I have written various blogs and articles about pay equity issues and action plans that employers should implement. The following court opinion (Lenzi v. Systemax, Inc) issued by the Second Circuit on December 6, 2019 brings into focus another aspect that must be evaluated.
Court Ruling (Non-legal Summary)
In this decision, the Second Circuit held that an employee does not have to actually demonstrate that she received less compensation for the same work in order to win in an unequal pay claim. Under this opinion, she only has to prove that the employer discriminated against her because of her gender. The court did not require her to actually prove that a member of the opposite sex actually earned more for an equal job. This effectively means that employees do not actually have to bring claims under the Equal Pay Act that requires that they prove unequal pay for substantially the same work. This case provides a roadmap to actually obtaining relief in an equal pay claim under the Civil Rights Act without having to do a single calculation.
This decision states that employees can make claims of unfair pay practices based on all of the protected classes under certain provisions of the Civil Rights Act, including gender, race, religion, ethnicity, and national origin.

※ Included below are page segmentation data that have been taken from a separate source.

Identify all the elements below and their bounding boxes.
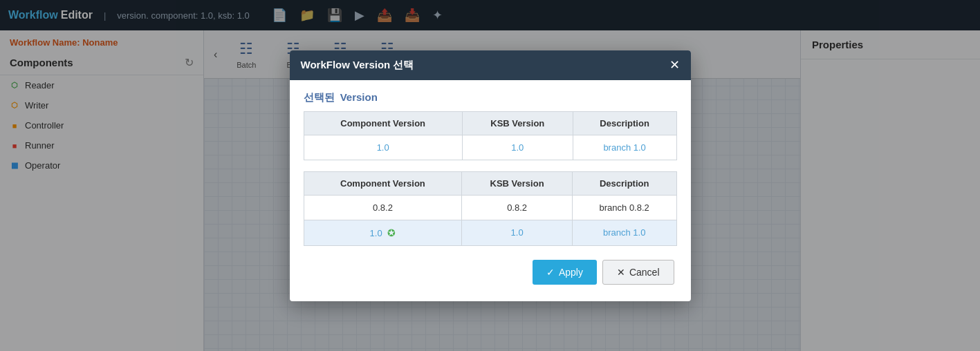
version-10-component: 1.0 ✪ (304, 220, 462, 245)
apply-label: Apply (559, 267, 583, 278)
apply-button[interactable]: ✓ Apply (533, 260, 597, 285)
selected-col-ksb: KSB Version (462, 111, 573, 135)
version-10-desc: branch 1.0 (572, 220, 676, 245)
selected-description: branch 1.0 (573, 135, 676, 160)
selected-component-version: 1.0 (304, 135, 462, 160)
modal-body: 선택된 Version Component Version KSB Versio… (290, 80, 691, 301)
modal-dialog: WorkFlow Version 선택 ✕ 선택된 Version Compon… (290, 50, 691, 301)
version-082-ksb: 0.8.2 (462, 195, 573, 220)
apply-check-icon: ✓ (546, 267, 555, 278)
modal-overlay: WorkFlow Version 선택 ✕ 선택된 Version Compon… (0, 0, 980, 351)
all-versions-table: Component Version KSB Version Descriptio… (304, 171, 677, 246)
version-082-component: 0.8.2 (304, 195, 462, 220)
version-row-10[interactable]: 1.0 ✪ 1.0 branch 1.0 (304, 220, 676, 245)
selected-ksb-version: 1.0 (462, 135, 573, 160)
version-star-icon: ✪ (387, 227, 396, 238)
version-082-desc: branch 0.8.2 (572, 195, 676, 220)
selected-col-component: Component Version (304, 111, 462, 135)
selected-version-row[interactable]: 1.0 1.0 branch 1.0 (304, 135, 676, 160)
cancel-button[interactable]: ✕ Cancel (602, 260, 674, 285)
selected-version-title: 선택된 Version (304, 91, 677, 104)
version-row-082[interactable]: 0.8.2 0.8.2 branch 0.8.2 (304, 195, 676, 220)
cancel-x-icon: ✕ (617, 267, 625, 278)
version-10-ksb: 1.0 (462, 220, 573, 245)
all-col-desc: Description (572, 171, 676, 195)
section-label-highlight: Version (340, 91, 378, 103)
modal-footer: ✓ Apply ✕ Cancel (304, 257, 677, 287)
all-col-ksb: KSB Version (462, 171, 573, 195)
modal-title: WorkFlow Version 선택 (301, 59, 414, 72)
all-col-component: Component Version (304, 171, 462, 195)
cancel-label: Cancel (629, 267, 660, 278)
selected-col-desc: Description (573, 111, 676, 135)
section-label: 선택된 (304, 91, 335, 103)
selected-version-table: Component Version KSB Version Descriptio… (304, 111, 677, 160)
modal-header: WorkFlow Version 선택 ✕ (290, 50, 691, 80)
modal-close-button[interactable]: ✕ (669, 59, 680, 71)
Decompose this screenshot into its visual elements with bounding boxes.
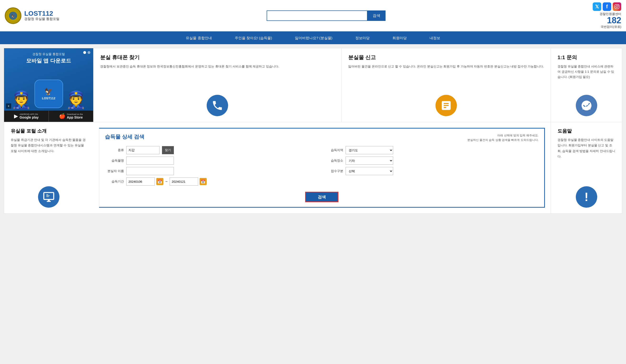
search-submit-button[interactable]: 검색 [305, 192, 338, 202]
help-box: 도움말 경찰청 유실물 종합안내 사이트의 도움말입니다. 회원가입부터 분실물… [550, 122, 622, 213]
nav-item-lost-report[interactable]: 잃어버렸나요? (분실물) [283, 32, 344, 44]
region-label: 습득지역 [324, 148, 343, 152]
lost-report-title: 분실물 신고 [348, 54, 544, 61]
inquiry-desc: 경찰청 유실물 종합안내 서비스에 관련하여 궁금하신 사항을 1:1 문의로 … [557, 64, 615, 91]
app-logo-text: LOST112 [42, 97, 55, 100]
svg-rect-4 [46, 196, 50, 196]
form-right-col: 습득지역 경기도 서울 부산 인천 습득장소 [324, 146, 539, 188]
phone-finder-desc: 경찰청에서 보관중인 습득 휴대폰 정보와 한국정보통신진흥협회에서 운영하고 … [100, 64, 335, 91]
banner-title: 경찰청 유실물 통합포털 [4, 48, 93, 57]
app-logo-box: 🦅 LOST112 [35, 80, 63, 108]
lost-report-icon-area [348, 95, 544, 116]
apple-icon: 🍎 [59, 113, 65, 119]
police-number: 182 [607, 15, 621, 25]
date-separator: ～ [165, 179, 168, 184]
inquiry-icon[interactable] [576, 95, 597, 116]
nav-item-find-owner[interactable]: 주인을 찾아요! (습득물) [223, 32, 284, 44]
instagram-icon[interactable] [613, 2, 621, 11]
nav-item-lost-info[interactable]: 유실물 종합안내 [174, 32, 223, 44]
main-nav: 유실물 종합안내 주인을 찾아요! (습득물) 잃어버렸나요? (분실물) 정보… [0, 32, 626, 44]
calendar-from-button[interactable]: 📅 [156, 178, 163, 185]
twitter-icon[interactable]: 𝕏 [593, 2, 601, 11]
portal-intro-title: 유실물 포털 소개 [11, 128, 87, 134]
banner-subtitle: 모바일 앱 다운로드 [4, 57, 93, 66]
help-icon-area: ! [557, 186, 615, 208]
person-input[interactable] [126, 167, 174, 175]
form-row-region: 습득지역 경기도 서울 부산 인천 [324, 146, 539, 154]
logo-area: 🦅 LOST112 경찰청 유실물 통합포털 [5, 7, 59, 24]
google-play-button[interactable]: ▶ ANDROID APP ON Google play [4, 110, 49, 122]
place-select[interactable]: 기차 버스 지하철 [346, 157, 393, 165]
logo-badge: 🦅 [5, 7, 21, 24]
help-desc: 경찰청 유실물 종합안내 사이트의 도움말입니다. 회원가입부터 분실물 신고 … [557, 137, 615, 182]
header: 🦅 LOST112 경찰청 유실물 통합포털 검색 𝕏 f 경찰민원콜센터 18… [0, 0, 626, 32]
nav-item-mypage[interactable]: 내정보 [418, 32, 452, 44]
inquiry-box: 1:1 문의 경찰청 유실물 종합안내 서비스에 관련하여 궁금하신 사항을 1… [550, 48, 622, 122]
police-character-left: 👮 [11, 84, 32, 108]
search-form-header: 습득물 상세 검색 아래 선택에 맞게 입력 해주세요. 분실하신 물건의 습득… [105, 133, 539, 142]
form-left-col: 종류 찾기 습득물명 분실자 이름 [105, 146, 319, 188]
date-group: 📅 ～ 📅 [126, 177, 207, 186]
date-from-input[interactable] [126, 177, 155, 186]
main-content: 경찰청 유실물 통합포털 모바일 앱 다운로드 👮 🦅 LOST112 👮 [0, 44, 626, 217]
type-label: 종류 [105, 148, 124, 152]
form-row-type: 종류 찾기 [105, 146, 319, 154]
calendar-to-button[interactable]: 📅 [199, 178, 207, 185]
phone-finder-icon-area [100, 95, 335, 116]
find-button[interactable]: 찾기 [162, 146, 174, 154]
reception-select[interactable]: 선택 경찰서 지하철 [346, 167, 393, 175]
header-right: 𝕏 f 경찰민원콜센터 182 국번없이(유료) [593, 2, 621, 29]
svg-rect-5 [46, 197, 48, 197]
lost-report-box: 분실물 신고 잃어버린 물건을 온라인으로 신고 할 수 있습니다. 온라인 분… [341, 48, 550, 122]
nav-item-info-plaza[interactable]: 정보마당 [344, 32, 381, 44]
svg-point-2 [584, 101, 588, 105]
search-form-desc: 아래 선택에 맞게 입력 해주세요. 분실하신 물건의 습득 상황 검색을 빠르… [467, 133, 539, 142]
lost-report-desc: 잃어버린 물건을 온라인으로 신고 할 수 있습니다. 온라인 분실신고는 회원… [348, 64, 544, 91]
type-input[interactable] [126, 146, 159, 154]
portal-intro-desc: 유실물 취급기관 안내 및 각 기관에서 습득한 물품을 경찰청 유실물 종합안… [11, 137, 87, 182]
lost-report-icon[interactable] [435, 95, 457, 116]
social-icons: 𝕏 f [593, 2, 621, 11]
search-form-container: 습득물 상세 검색 아래 선택에 맞게 입력 해주세요. 분실하신 물건의 습득… [93, 122, 550, 213]
police-center: 경찰민원콜센터 182 국번없이(유료) [600, 12, 621, 29]
item-name-input[interactable] [126, 157, 174, 165]
svg-text:🦅: 🦅 [11, 14, 15, 18]
header-search-area: 검색 [267, 10, 386, 21]
police-character-right: 👮 [65, 84, 87, 108]
search-form-box: 습득물 상세 검색 아래 선택에 맞게 입력 해주세요. 분실하신 물건의 습득… [99, 128, 545, 208]
date-to-input[interactable] [170, 177, 198, 186]
phone-finder-icon[interactable] [207, 95, 228, 116]
help-icon[interactable]: ! [576, 186, 597, 208]
app-store-buttons: ▶ ANDROID APP ON Google play 🍎 Download … [4, 110, 93, 122]
form-row-person: 분실자 이름 [105, 167, 319, 175]
search-form-title: 습득물 상세 검색 [105, 133, 144, 140]
help-title: 도움말 [557, 128, 615, 134]
phone-finder-box: 분실 휴대폰 찾기 경찰청에서 보관중인 습득 휴대폰 정보와 한국정보통신진흥… [93, 48, 341, 122]
pause-button[interactable]: ⏸ [6, 103, 11, 109]
search-input[interactable] [267, 10, 367, 21]
form-row-item-name: 습득물명 [105, 157, 319, 165]
portal-intro-icon-area [11, 186, 87, 208]
person-label: 분실자 이름 [105, 169, 124, 173]
place-label: 습득장소 [324, 159, 343, 163]
logo-title: LOST112 [24, 10, 59, 17]
form-row-period: 습득기간 📅 ～ 📅 [105, 177, 319, 186]
logo-subtitle: 경찰청 유실물 통합포털 [24, 17, 59, 21]
item-name-label: 습득물명 [105, 159, 124, 163]
inquiry-icon-area [557, 95, 615, 116]
phone-finder-title: 분실 휴대폰 찾기 [100, 54, 335, 61]
nav-item-member[interactable]: 회원마당 [381, 32, 418, 44]
portal-intro-box: 유실물 포털 소개 유실물 취급기관 안내 및 각 기관에서 습득한 물품을 경… [4, 122, 93, 213]
form-row-place: 습득장소 기차 버스 지하철 [324, 157, 539, 165]
portal-intro-icon[interactable] [38, 186, 59, 208]
app-store-button[interactable]: 🍎 Download on the App Store [49, 110, 93, 122]
region-select[interactable]: 경기도 서울 부산 인천 [346, 146, 393, 154]
facebook-icon[interactable]: f [603, 2, 611, 11]
logo-text: LOST112 경찰청 유실물 통합포털 [24, 10, 59, 21]
reception-label: 접수구분 [324, 169, 343, 173]
search-button[interactable]: 검색 [367, 10, 386, 21]
form-row-reception: 접수구분 선택 경찰서 지하철 [324, 167, 539, 175]
inquiry-title: 1:1 문의 [557, 54, 615, 61]
search-form-fields: 종류 찾기 습득물명 분실자 이름 [105, 146, 539, 188]
svg-rect-3 [46, 195, 48, 195]
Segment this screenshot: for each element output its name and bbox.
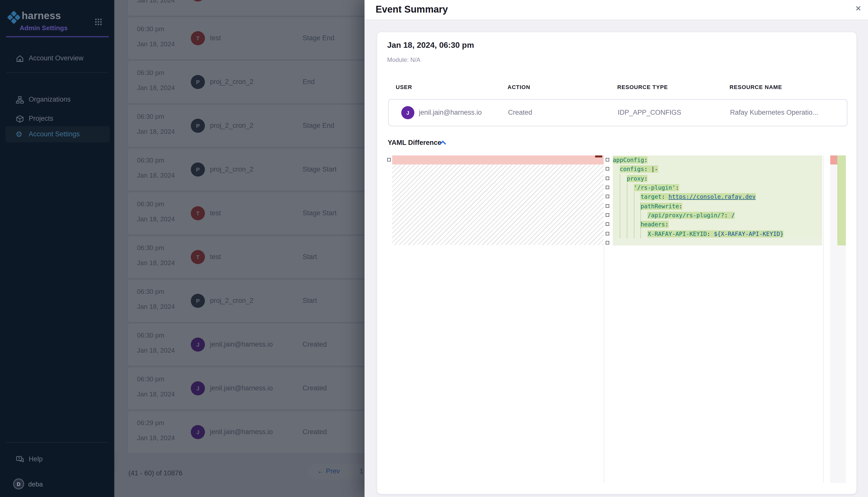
indent-guide xyxy=(641,202,641,239)
sidebar-item-organizations[interactable]: Organizations xyxy=(5,91,110,108)
diff-line-marker xyxy=(606,241,609,244)
diff-code-line: X-RAFAY-API-KEYID: ${X-RAFAY-API-KEYID} xyxy=(613,229,822,239)
sidebar-item-label: Account Overview xyxy=(29,54,84,62)
event-action: Created xyxy=(508,109,532,116)
diff-line-marker xyxy=(606,176,609,180)
chevron-up-icon[interactable] xyxy=(440,140,446,145)
ruler-removed-marker xyxy=(830,155,837,165)
user-profile-chip[interactable]: D deba xyxy=(13,478,99,491)
diff-line-marker xyxy=(606,204,609,208)
column-header-user: USER xyxy=(396,84,412,90)
help-chat-icon: ? xyxy=(16,455,24,464)
event-timestamp: Jan 18, 2024, 06:30 pm xyxy=(387,41,474,50)
module-subtitle: Admin Settings xyxy=(19,24,68,32)
yaml-difference-toggle[interactable]: YAML Difference xyxy=(388,139,441,146)
drawer-title: Event Summary xyxy=(376,4,448,15)
diff-panel-divider xyxy=(604,245,604,483)
event-summary-card: Jan 18, 2024, 06:30 pm Module: N/A USER … xyxy=(377,32,856,494)
harness-logo-icon xyxy=(7,11,20,24)
diff-empty-region xyxy=(392,165,604,245)
sidebar-divider xyxy=(6,442,108,443)
sidebar-item-projects[interactable]: Projects xyxy=(5,111,110,127)
close-icon[interactable]: ✕ xyxy=(855,4,862,13)
diff-line-marker xyxy=(387,158,391,161)
drawer-header: Event Summary ✕ xyxy=(364,0,868,20)
subtitle-underline xyxy=(6,36,109,37)
diff-added-panel: appConfig:configs: |-proxy:'/rs-plugin':… xyxy=(613,155,822,245)
diff-line-marker xyxy=(606,223,609,226)
user-avatar: D xyxy=(13,478,24,489)
diff-code-line: appConfig: xyxy=(613,155,822,165)
diff-code-line: headers: xyxy=(613,220,822,229)
app-root: 06:30 pmJan 18, 2024TtestEnd06:30 pmJan … xyxy=(0,0,868,497)
sidebar-item-account-overview[interactable]: Account Overview xyxy=(5,50,110,67)
diff-line-marker xyxy=(606,232,609,236)
diff-line-marker xyxy=(606,195,609,198)
diff-code-line: '/rs-plugin': xyxy=(613,183,822,193)
gear-icon: ⚙ xyxy=(16,130,24,139)
event-summary-drawer: Event Summary ✕ Jan 18, 2024, 06:30 pm M… xyxy=(364,0,868,497)
column-header-resource-name: RESOURCE NAME xyxy=(730,84,782,90)
diff-line-marker xyxy=(606,158,609,161)
diff-content-edge xyxy=(823,155,824,483)
organizations-icon xyxy=(16,96,24,104)
app-grid-icon[interactable] xyxy=(95,18,102,26)
event-user: jenil.jain@harness.io xyxy=(419,109,482,116)
diff-line-marker xyxy=(606,167,609,171)
indent-guide xyxy=(634,193,634,239)
diff-code-line: /api/proxy/rs-plugin/?: / xyxy=(613,211,822,220)
sidebar-item-help[interactable]: ? Help xyxy=(5,451,110,467)
sidebar-item-label: Projects xyxy=(29,115,53,122)
event-resource-name: Rafay Kubernetes Operatio... xyxy=(730,109,818,116)
sidebar-item-label: Organizations xyxy=(29,96,71,103)
diff-code-line: target: https://console.rafay.dev xyxy=(613,193,822,202)
sidebar-item-label: Account Settings xyxy=(29,130,80,138)
sidebar-divider xyxy=(6,72,108,73)
diff-line-marker xyxy=(606,186,609,189)
yaml-diff-editor[interactable]: appConfig:configs: |-proxy:'/rs-plugin':… xyxy=(387,155,846,483)
sidebar: harness Admin Settings Account Overview xyxy=(0,0,114,497)
diff-removed-notch xyxy=(595,155,602,157)
event-module: Module: N/A xyxy=(387,56,421,63)
event-resource-type: IDP_APP_CONFIGS xyxy=(618,109,681,116)
avatar: J xyxy=(401,106,414,119)
brand-wordmark: harness xyxy=(22,10,61,22)
column-header-resource-type: RESOURCE TYPE xyxy=(617,84,668,90)
home-icon xyxy=(16,54,24,63)
cube-icon xyxy=(16,115,24,123)
diff-line-marker xyxy=(606,213,609,217)
sidebar-item-label: Help xyxy=(29,455,43,463)
event-detail-row: J jenil.jain@harness.io Created IDP_APP_… xyxy=(388,99,848,126)
diff-code-line: pathRewrite: xyxy=(613,202,822,211)
diff-empty-line xyxy=(613,239,822,245)
sidebar-item-account-settings[interactable]: ⚙ Account Settings xyxy=(5,126,110,142)
user-name: deba xyxy=(28,480,43,488)
indent-guide xyxy=(620,174,620,239)
diff-code-line: proxy: xyxy=(613,174,822,183)
svg-text:?: ? xyxy=(18,456,20,460)
indent-guide xyxy=(626,183,627,239)
ruler-added-marker xyxy=(837,155,846,245)
diff-code-line: configs: |- xyxy=(613,165,822,174)
diff-removed-line xyxy=(392,155,604,165)
column-header-action: ACTION xyxy=(508,84,530,90)
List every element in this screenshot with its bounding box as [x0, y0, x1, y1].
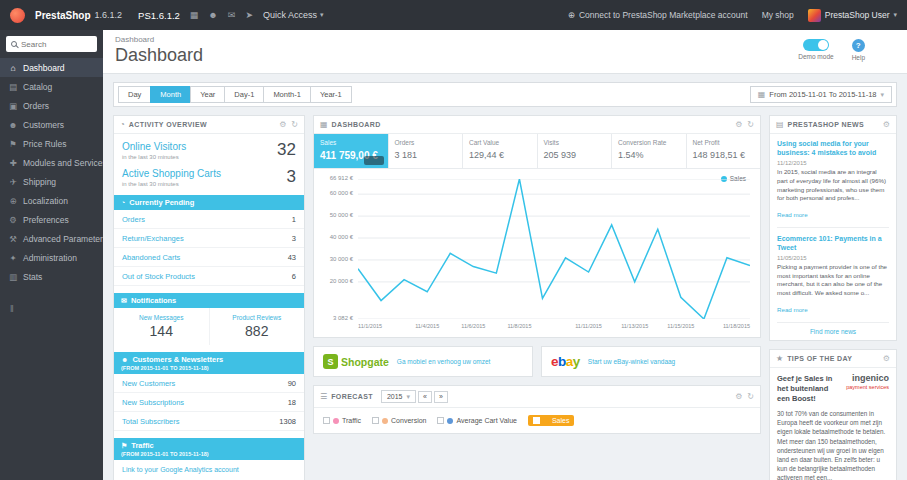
kpi-orders[interactable]: Orders 3 181	[389, 134, 464, 168]
checkbox[interactable]	[372, 417, 379, 424]
total-subscribers-row[interactable]: Total Subscribers 1308	[114, 412, 304, 431]
panel-settings-icon[interactable]: ⚙	[883, 354, 890, 363]
sidebar-item-preferences[interactable]: ⚙ Preferences	[0, 210, 103, 229]
new-messages-cell[interactable]: New Messages 144	[114, 308, 210, 345]
sidebar-item-catalog[interactable]: ▤ Catalog	[0, 77, 103, 96]
panel-title: TIPS OF THE DAY	[787, 355, 852, 362]
kpi-conversion-rate[interactable]: Conversion Rate 1.54%	[612, 134, 687, 168]
activity-overview-panel: ◔ ACTIVITY OVERVIEW ⚙ ↻ Online Visitors …	[113, 115, 305, 480]
date-range-picker[interactable]: ▦ From 2015-11-01 To 2015-11-18 ▾	[750, 86, 892, 103]
find-more-news-link[interactable]: Find more news	[777, 322, 889, 340]
product-reviews-cell[interactable]: Product Reviews 882	[210, 308, 305, 345]
help-button[interactable]: ? Help	[852, 39, 865, 61]
row-label: Out of Stock Products	[122, 272, 195, 281]
cart-icon[interactable]: ▦	[190, 10, 199, 20]
notifications-icon[interactable]: ✉	[228, 10, 236, 20]
period-day-1-button[interactable]: Day-1	[224, 86, 264, 103]
kpi-cart-value[interactable]: Cart Value 129,44 €	[463, 134, 538, 168]
out-of-stock-row[interactable]: Out of Stock Products 6	[114, 267, 304, 286]
panel-settings-icon[interactable]: ⚙	[735, 392, 742, 401]
forecast-prev-button[interactable]: «	[418, 391, 432, 403]
shopgate-logo: S Shopgate	[323, 354, 389, 369]
period-day-button[interactable]: Day	[118, 86, 151, 103]
new-customers-row[interactable]: New Customers 90	[114, 374, 304, 393]
sidebar-item-label: Orders	[23, 101, 49, 111]
shop-name[interactable]: PS1.6.1.2	[138, 10, 180, 21]
chevron-down-icon: ▾	[880, 91, 884, 99]
google-analytics-link[interactable]: Link to your Google Analytics account	[114, 460, 304, 480]
date-filter-bar: Day Month Year Day-1 Month-1 Year-1 ▦ Fr…	[113, 82, 897, 107]
prestashop-news-panel: ▤ PRESTASHOP NEWS ⚙ Using social media f…	[769, 115, 897, 341]
news-item: Ecommerce 101: Payments in a Tweet 11/05…	[777, 234, 889, 316]
collapse-sidebar-button[interactable]: ‖	[0, 300, 103, 318]
forecast-legend-conversion[interactable]: Conversion	[372, 417, 426, 424]
quick-access-menu[interactable]: Quick Access ▾	[263, 10, 324, 20]
shopgate-module-ad[interactable]: S Shopgate Ga mobiel en verhoog uw omzet	[313, 346, 533, 377]
average-cart-value-color-dot	[447, 418, 453, 424]
read-more-link[interactable]: Read more	[777, 306, 808, 313]
abandoned-carts-row[interactable]: Abandoned Carts 43	[114, 248, 304, 267]
sidebar-item-stats[interactable]: ▥ Stats	[0, 267, 103, 286]
shopgate-link[interactable]: Ga mobiel en verhoog uw omzet	[397, 358, 491, 365]
news-item-title[interactable]: Using social media for your business: 4 …	[777, 139, 889, 157]
sidebar-item-localization[interactable]: ⊕ Localization	[0, 191, 103, 210]
sidebar-item-customers[interactable]: ☻ Customers	[0, 115, 103, 134]
ebay-link[interactable]: Start uw eBay-winkel vandaag	[588, 358, 675, 365]
kpi-net-profit[interactable]: Net Profit 148 918,51 €	[687, 134, 761, 168]
chevron-down-icon: ▾	[320, 11, 324, 19]
period-year-button[interactable]: Year	[190, 86, 225, 103]
marketplace-link[interactable]: ⊕ Connect to PrestaShop Marketplace acco…	[568, 10, 748, 20]
sidebar-item-administration[interactable]: ✦ Administration	[0, 248, 103, 267]
legend-label: Traffic	[342, 417, 361, 424]
sidebar-item-shipping[interactable]: ✈ Shipping	[0, 172, 103, 191]
panel-refresh-icon[interactable]: ↻	[747, 392, 754, 401]
demo-mode-toggle[interactable]	[803, 39, 829, 51]
sidebar-item-orders[interactable]: ▣ Orders	[0, 96, 103, 115]
period-month-1-button[interactable]: Month-1	[263, 86, 311, 103]
stats-icon: ▥	[8, 272, 18, 282]
sidebar-item-dashboard[interactable]: ⌂ Dashboard	[0, 58, 103, 77]
panel-settings-icon[interactable]: ⚙	[735, 120, 742, 129]
panel-refresh-icon[interactable]: ↻	[291, 120, 298, 129]
sidebar-item-price-rules[interactable]: ⚑ Price Rules	[0, 134, 103, 153]
kpi-value: 3 181	[395, 150, 457, 160]
user-menu[interactable]: PrestaShop User ▾	[808, 9, 897, 22]
pending-orders-row[interactable]: Orders 1	[114, 210, 304, 229]
sidebar-item-modules[interactable]: ✚ Modules and Services	[0, 153, 103, 172]
new-subscriptions-row[interactable]: New Subscriptions 18	[114, 393, 304, 412]
kpi-visits[interactable]: Visits 205 939	[538, 134, 613, 168]
forecast-legend-average-cart-value[interactable]: Average Cart Value	[437, 417, 516, 424]
online-visitors-link[interactable]: Online Visitors	[122, 141, 186, 153]
sidebar: ⌂ Dashboard ▤ Catalog ▣ Orders ☻ Custome…	[0, 30, 103, 480]
ebay-letter: e	[551, 354, 558, 369]
chevron-down-icon: ▾	[406, 393, 410, 401]
customers-icon[interactable]: ☻	[208, 10, 217, 20]
news-item-title[interactable]: Ecommerce 101: Payments in a Tweet	[777, 234, 889, 252]
panel-refresh-icon[interactable]: ↻	[747, 120, 754, 129]
checkbox[interactable]	[533, 417, 540, 424]
prestashop-logo-icon[interactable]	[10, 8, 25, 23]
checkbox[interactable]	[437, 417, 444, 424]
section-subtitle: (FROM 2015-11-01 TO 2015-11-18)	[121, 451, 297, 457]
panel-settings-icon[interactable]: ⚙	[279, 120, 286, 129]
sidebar-item-advanced-parameters[interactable]: ⚒ Advanced Parameters	[0, 229, 103, 248]
forecast-year-select[interactable]: 2015 ▾	[381, 390, 416, 403]
localization-icon: ⊕	[8, 196, 18, 206]
y-axis-tick: 66 912 €	[330, 175, 353, 181]
panel-settings-icon[interactable]: ⚙	[883, 120, 890, 129]
cell-label: Product Reviews	[212, 314, 303, 321]
forecast-legend-sales[interactable]: Sales	[528, 415, 575, 426]
my-shop-link[interactable]: My shop	[762, 10, 794, 20]
search-input[interactable]	[21, 40, 92, 49]
forecast-legend-traffic[interactable]: Traffic	[323, 417, 361, 424]
upload-icon[interactable]: ➤	[245, 10, 253, 20]
forecast-next-button[interactable]: »	[434, 391, 448, 403]
active-carts-link[interactable]: Active Shopping Carts	[122, 168, 221, 180]
read-more-link[interactable]: Read more	[777, 211, 808, 218]
checkbox[interactable]	[323, 417, 330, 424]
kpi-sales[interactable]: Sales 411 759,00 €	[314, 134, 389, 168]
period-year-1-button[interactable]: Year-1	[310, 86, 352, 103]
pending-returns-row[interactable]: Return/Exchanges 3	[114, 229, 304, 248]
period-month-button[interactable]: Month	[150, 86, 191, 103]
ebay-module-ad[interactable]: ebay Start uw eBay-winkel vandaag	[541, 346, 761, 377]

The damages that could be assessed include lost wages, benefits, and counsel fees. A recovery can include several years of unequal pay. On top of this is the opportunity to recover double or triple damages.
Impact for Employers
Clearly, conducting equal pay audits would be a logical first step. This will identify pay disparities prior to claims being assessed. Now, with the above ruling, the examination should extend to include records that would illustrate evidence of unequal advancement. The audits could compare various levels in the company breaking down various classes. If the subsequent hierarchy within a company demonstrates an adverse mix compared to the prior levels, then it would be a good place for employers to review their promotion standards and/or identify the reasons for certain promotions.
We have started to encourage our clients to adopt an internal compensation committee to strategically centralize compensation, promotion decisions, and related support to assist in minimizing, if not completely, eliminating biases. Tools can be created to not only track these matters but also create and enforce the use of certain objective standards for pay and even providing input into how performance evaluations are completed.